Your approach is a good start!
my.DT <- myDT[,.(Type=Type, number_of_offices=nrow(my.DT[my.DT$Type=="office",]), number_of_apartments=nrow(my.DT$Type=="apparment",], by="Property")
The brackets don't match, I assume there was some copy-paste error. These can efficiently avoided by following the guidelines on how to create a great reproducible example & reprex
package. The code in your question could then look something like this:
library(data.table)
#> Warning: package 'data.table' was built under R version 3.6.2
rooms_dt <- fread(text =
"Property Type
1 apartment
1 office
2 office
2 office
3 apartment
3 apartment
3 office
")
rooms_dt[, .(
Type=Type,
number_of_offices=nrow(rooms_dt[rooms_dt$Type=="office",]),
number_of_apartments=nrow(rooms_dt[rooms_dt$Type=="apartment",])
), by="Property"]
#> Property Type number_of_offices number_of_apartments
#> 1: 1 apartment 4 3
#> 2: 1 office 4 3
#> 3: 2 office 4 3
#> 4: 2 office 4 3
#> 5: 3 apartment 4 3
#> 6: 3 apartment 4 3
#> 7: 3 office 4 3
Created on 2020-03-12 by the reprex package (v0.3.0)
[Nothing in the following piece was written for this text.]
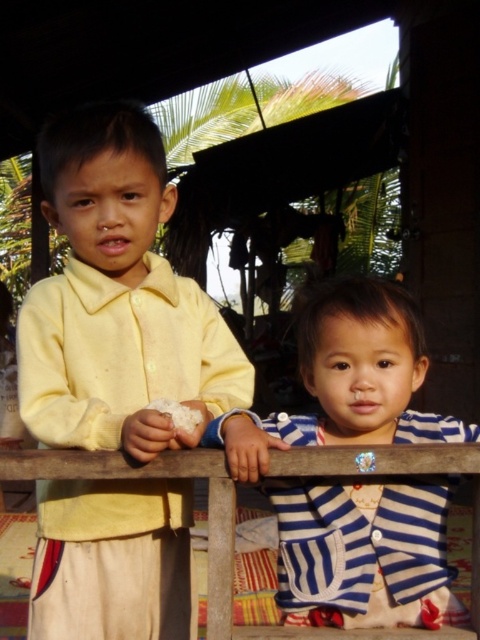 You are a photographer trying to capture a photo of the blue striped shirt at center and the wooden at center. Based on their heights, which object should you focus on first if you want to ensure both are in frame without moving the camera?

The blue striped shirt at center is taller than the wooden at center, so you should focus on the blue striped shirt at center first to ensure both are in frame.

You are a photographer trying to capture a photo of the blue striped shirt at center and the wooden at center. Since you want both subjects in focus, you need to know their positions relative to each other. Which one is positioned to the right side of the other?

The blue striped shirt at center is to the right of wooden at center, so the blue striped shirt at center is positioned to the right side of the wooden at center. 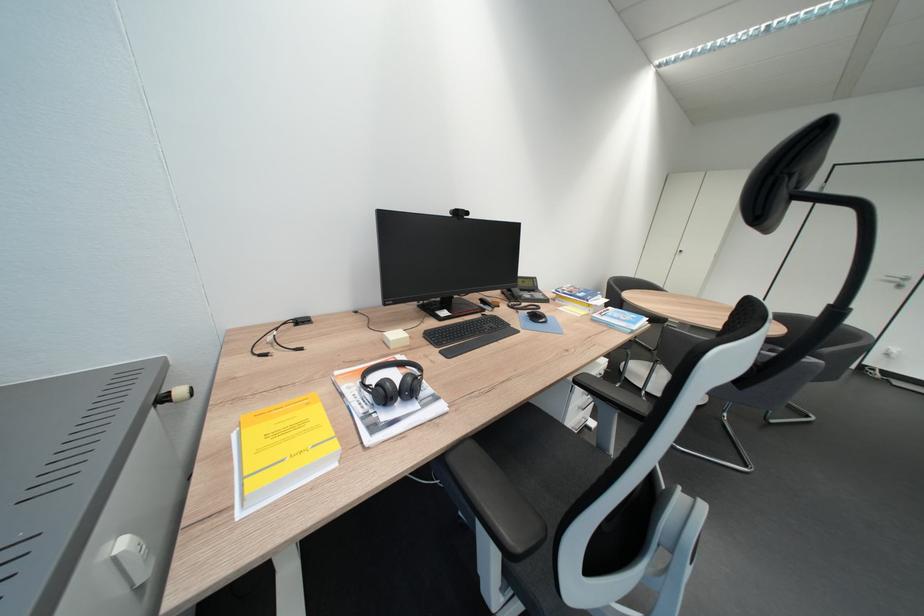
As you noticed, the problem with that approach is that the j
expression that gets evaluated for every group (= every Property
) the numbers of all apartment/office rows are counted not just the one of the current Property
. This could be avoided by subsetting not only for the correct type but also the correct property (available in j
as the special variable .BY
). This already yields the desired result:
rooms_dt[, .(
Type=Type,
number_of_offices=nrow(rooms_dt[rooms_dt$Property == .BY & rooms_dt$Type=="office",]),
number_of_apartments=nrow(rooms_dt[rooms_dt$Property == .BY & rooms_dt$Type=="apartment",])
), by="Property"]
#> Property Type number_of_offices number_of_apartments
#> 1: 1 apartment 1 1
#> 2: 1 office 1 1
#> 3: 2 office 2 0
#> 4: 2 office 2 0
#> 5: 3 apartment 1 2
#> 6: 3 apartment 1 2
#> 7: 3 office 1 2
However, this solution can be simplified quite a bit:
First and foremost, the columns of the data.table
can be accessed directly by their name within []
:
rooms_dt[, .(
Type=Type,
number_of_offices=nrow(rooms_dt[Property == .BY & Type=="office",]),
number_of_apartments=nrow(rooms_dt[Property == .BY & Type=="apartment",])
), by="Property"]
Furthermore, data.table
provides the current data.table subsetted [sic] to the current group as .SD
, which allows to simplify this further:
rooms_dt[, .(
Type=Type,
number_of_offices=nrow(.SD[Type=="office",]),
number_of_apartments=nrow(.SD[Type=="apartment",])
), by="Property"]
Since not only .SD is subsetted, but all columns are, it is even simpler to just work with them directly:
rooms_dt[, .(
Type = Type,
number_of_offices = sum(Type=="office"),
number_of_apartments = sum(Type=="apartment")
), by="Property"]
One of the strengths of data.table
is that in contrast to most R
stuff is, that they are mutable. This allows to just add the new columns directly to the old data.table without creating a new one:
rooms_dt[, number_of_offices := sum(Type=="office"), by="Property"]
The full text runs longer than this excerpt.